Stored data entries
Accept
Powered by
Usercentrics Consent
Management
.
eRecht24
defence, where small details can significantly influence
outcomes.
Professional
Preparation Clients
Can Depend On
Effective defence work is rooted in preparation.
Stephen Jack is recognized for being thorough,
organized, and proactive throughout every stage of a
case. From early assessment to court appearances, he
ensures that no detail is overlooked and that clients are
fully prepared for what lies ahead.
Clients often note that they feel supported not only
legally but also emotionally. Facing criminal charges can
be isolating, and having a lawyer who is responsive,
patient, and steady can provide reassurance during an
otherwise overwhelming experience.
...
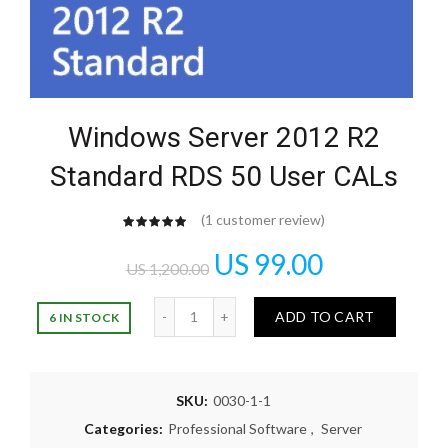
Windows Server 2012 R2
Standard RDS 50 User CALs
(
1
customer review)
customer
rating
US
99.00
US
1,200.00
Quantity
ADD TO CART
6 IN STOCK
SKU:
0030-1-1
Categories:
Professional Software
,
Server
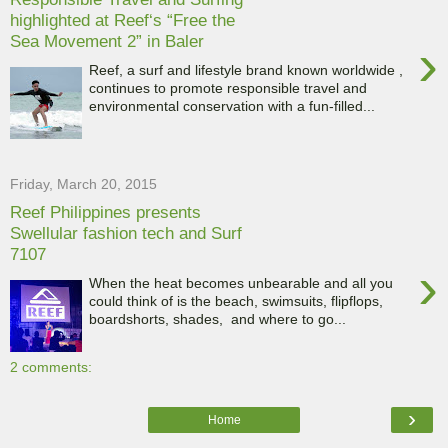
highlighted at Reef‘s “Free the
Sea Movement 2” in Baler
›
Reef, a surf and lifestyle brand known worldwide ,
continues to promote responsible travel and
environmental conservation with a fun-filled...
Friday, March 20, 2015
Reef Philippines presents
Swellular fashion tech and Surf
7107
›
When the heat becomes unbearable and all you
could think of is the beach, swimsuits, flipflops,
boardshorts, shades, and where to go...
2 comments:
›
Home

#### Task instructions
For every line in the data above that holds "Professional", return the line itself.

#### Reply to the exercise
Professional
Professional Software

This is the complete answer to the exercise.